Мимо куда-то озабоченно пробежала худручка, потом через фойе в свой кабинет, медленно и похмельно, прошествовала директриса. Никто не вспомнил о вчерашнем происшествии, никто не звал меня на разбор в кабинеты, а я, естественно, ни о чем не напоминал. Пришлось вернуться в подвал и просидеть там еще пару часов, и опять – ничего. Уже вечером, дома, до меня дошло, что, видимо, вся наша головка – как дековская, так и комсомольская, – допились до такого состояния, что первые ничего ни о каком звонке «сверху» не помнили, а вторые его «воплощение в жизнь» не проверили.
Потом, в 1980-м, появилась песня «Когда» («Жар-птица», альбом «Рокодром», 1983 г.; «Алиби», альбом «V», 2005 г.).
«Когда наступит время чепухи,
Судьба оставит нам лишь легкие грехи,
А от других избавит.
Тогда наступит время пустяков,
Поющих зайцев и летающих слонов,
Танцующих милиционеров.
Придет, настанет время чудаков.
По чертежам своих простых и мудрых снов
Они нам лучший мир построят.»
Ее я попробовал исполнить – под гитару, чтобы текст дошел – летом того же года на мероприятии под названием «Праздник двора». В самом обычном дворе собирались его жители, а участники художественной самодеятельности, стоя на небольшом помосте, давали концерт – пели, танцевали, декламировали. Это было своего рода обязаловкой.
После «премьеры песни», когда я сошел со сцены, ко мне обратился ветеран, увешанный орденами: «Вы, молодой человек, что-то напутали. Правильно будет: «мы наш, мы новый мир построим», – а вы что поете? «Интернационал» надо знать наизусть!».
Классику я знал наверняка лучше ветерана т.к. в свое время из любопытства прочитал стенографические отчеты всех съездов РСДРП – КПСС, с I-го по XIX-й, которые мне выдавала из спецотдела одна знакомая библиотекарша. Это была моя личная идиома – про чудаков, которые «нам лучший мир построят». Незадолго до этого я категорически отказался вступать в партию. После Однокурцева пост замдиректора занял молодой, веселый и языкастый Олег Дмитриев, которому все было пофиг, кроме карьеры и женщин, что облегчало нашу творческо-подрывную деятельность.
Как-то он прибежал ко мне и сказал, что я должен срочно подать заявление на вступление в КПСС, что на заводе, которому принадлежал ДК, не выбрали квоту в 2 места, предназначенных для технической интеллигенции, и ее «перебросили» нам. Сам Олег был членом партии и любил демонстрировать свое красноречие на открытых собраниях. (Для тех, кто не помнит или не знает.
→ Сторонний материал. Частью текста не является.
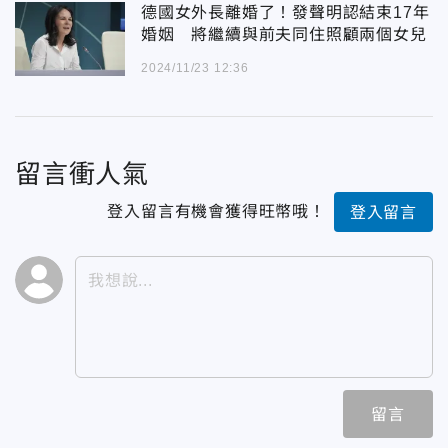
德國女外長離婚了！發聲明認結束17年
婚姻 將繼續與前夫同住照顧兩個女兒
2024/11/23 12:36
留言衝人氣
登入留言有機會獲得旺幣哦！
登入留言
留言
Прием в КПСС осуществлялся по квотам, дабы в ней рабочих и крестьян всегда было больше, чем идеологически нестойкой интеллигенции. Поэтому интеллигенты часто стояли в очереди на прием по несколько лет – как стояли на мебельный гарнитур, «запорожец» или квартиру. Без членства в КПСС было трудно делать карьеру, получить ту же квартиру и почти невозможно – ездить за границу, даже в соцстраны.)
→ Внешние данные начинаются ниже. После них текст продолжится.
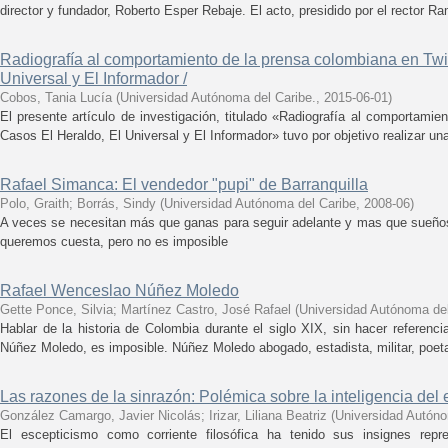
director y fundador, Roberto Esper Rebaje. El acto, presidido por el rector R
Radiografía al comportamiento de la prensa colombiana en Twit
Universal y El Informador /
Cobos, Tania Lucía
(
Universidad Autónoma del Caribe.
,
2015-06-01
)
El presente artículo de investigación, titulado «Radiografía al comportamie
Casos El Heraldo, El Universal y El Informador» tuvo por objetivo realizar una
Rafael Simanca: El vendedor "pupi" de Barranquilla
Polo, Graith
;
Borrás, Sindy
(
Universidad Autónoma del Caribe
,
2008-06
)
A veces se necesitan más que ganas para seguir adelante y mas que sueños 
queremos cuesta, pero no es imposible
Rafael Wenceslao Núñez Moledo
Gette Ponce, Silvia
;
Martínez Castro, José Rafael
(
Universidad Autónoma del
Hablar de la historia de Colombia durante el siglo XIX, sin hacer referenc
Núñez Moledo, es imposible. Núñez Moledo abogado, estadista, militar, poeta 
Las razones de la sinrazón: Polémica sobre la inteligencia del
González Camargo, Javier Nicolás
;
Irizar, Liliana Beatriz
(
Universidad Autóno
El escepticismo como corriente filosófica ha tenido sus insignes repr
Олег был очень удивлен моему мгновенному отказу: неужели я не думаю о своем будущем, благе семьи и так вот просто отказываюсь от преференции, которая достается мне даром, без очереди? Но у меня были свои соображения. Начитавшись всякой спецлитературы, я уже совсем по-другому смотрел на историю и партии, и страны. Так как я все глубже зарывался в андеграунд, то при разоблачении моей «подпольной» деятельности членство в КПСС грозило мне гораздо более серьезными последствиями – я это прекрасно понимал, и так и получилось. Одно дело – уволить с поста руководителя самодеятельного кружка рядового члена общества, и совсем другое – члена партии. К тому же я не уверен, что при моем согласии меня бы приняли: начали бы копаться в моем не совсем правоверном прошлом, вспомнили бы про «Папу Лапу» – да много чего еще, о чем жизнерадостный Олег не знал.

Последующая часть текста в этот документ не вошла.